VS2005 Regular Expression Search Rules!

One of the things I had to do to eliminate a few thousand bugs as part of this C++ to C# conversion is replace the text transmission functions.

Nevermind how they work internally, the important thing for the sake of the current conversion is that they look completely different.

The old functions looked something like:

send_to_char( “Words.\n\r”, ch );

While the new functions are supposed to look like:

ch.SendText( “Words.” );

With around 4000 or so calls to that function, it would be a dauntingly huge project to retype every reference to send_to_char. Because it’s a bit more complicated than a simple word replace, we would be hosed if not for Visual Studio 2005’s regular expression search and replace.

If you Google regular expression search-and-replace, most likely you’ll come up with a lot of people complaining about it. Ignore them — those people are whiny idiots. It is easily one of the most useful things ever added to Visual Studio and it takes about 10-15 minutes to get the hang of.

To make the above change, all I had to do was do a search for:

send_to_char[(] {:q}, {:i} [)];

And replace it with:

\2.SendText( \1 );

As a basic explanation:

1. Anything in [] brackets means “any of these characters”. I had to bracket the parenthesis to keep the parser from evaluating them as an expression.
2. Anything in {} brackets means that it’s assigned an “expression tag”. It’s the equivalent of the scripting language act of assigning it to %0, %1, etc and they’re numbered in the order they are found.
3. :q means match a “quoted expression”.
4. :i means match a C++/C# identifier (i.e. a variable name).
5. \1 means “insert the first tagged expression”. \2 inserts the second, etc.

This is enough to get the basic idea going, and it works like a charm, provided the functions are spaced EXACTLY as indicated.
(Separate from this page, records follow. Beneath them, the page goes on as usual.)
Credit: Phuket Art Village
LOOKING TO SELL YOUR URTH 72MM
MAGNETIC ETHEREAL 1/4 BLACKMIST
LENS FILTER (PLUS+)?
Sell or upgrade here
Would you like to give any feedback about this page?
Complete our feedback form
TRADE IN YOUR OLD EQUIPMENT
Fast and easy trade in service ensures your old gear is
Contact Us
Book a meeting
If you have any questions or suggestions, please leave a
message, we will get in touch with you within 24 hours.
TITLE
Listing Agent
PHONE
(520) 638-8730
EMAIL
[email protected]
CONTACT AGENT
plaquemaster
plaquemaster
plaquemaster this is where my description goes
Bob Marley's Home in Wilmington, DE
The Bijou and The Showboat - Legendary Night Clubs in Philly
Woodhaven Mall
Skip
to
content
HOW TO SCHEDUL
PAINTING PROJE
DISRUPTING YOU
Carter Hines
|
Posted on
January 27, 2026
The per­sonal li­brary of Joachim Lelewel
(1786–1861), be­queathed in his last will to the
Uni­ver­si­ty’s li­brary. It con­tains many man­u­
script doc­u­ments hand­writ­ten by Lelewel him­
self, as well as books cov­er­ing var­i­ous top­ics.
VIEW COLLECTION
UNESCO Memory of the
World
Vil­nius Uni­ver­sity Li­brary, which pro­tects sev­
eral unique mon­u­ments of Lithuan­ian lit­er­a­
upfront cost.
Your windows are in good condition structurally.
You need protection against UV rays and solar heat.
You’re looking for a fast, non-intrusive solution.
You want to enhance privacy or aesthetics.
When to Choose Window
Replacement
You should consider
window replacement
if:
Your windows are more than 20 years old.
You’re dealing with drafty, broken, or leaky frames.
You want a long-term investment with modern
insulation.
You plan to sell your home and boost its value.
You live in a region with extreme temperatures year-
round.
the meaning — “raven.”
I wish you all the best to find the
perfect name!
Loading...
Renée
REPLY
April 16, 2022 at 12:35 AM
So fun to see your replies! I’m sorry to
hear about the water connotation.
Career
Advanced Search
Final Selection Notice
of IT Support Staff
If you have something like (notice spaces):

send_to_char(“Something” , ch );

It will not work. In any codebase that has had more than one person’s fingers in it, you’ll have inconsistent spacing. Some people will put spaces before/after every variable, some won’t, and some will be mixed. That’s why we have to set it to ignore spaces anywhere they will be a concern. We do this by inserting [ ]* which means “match anywhere from 0 to infinity spaces”. The search expression now looks like:

send_to_char[(][ ]*{:q},[ ]*{:i}[ ]*[)];

And now that I’ve figured out how to use regular expressions, all of the references to the Diku send_to_char function have been replaced with our shiny new code.

The error count is now down to 24,414.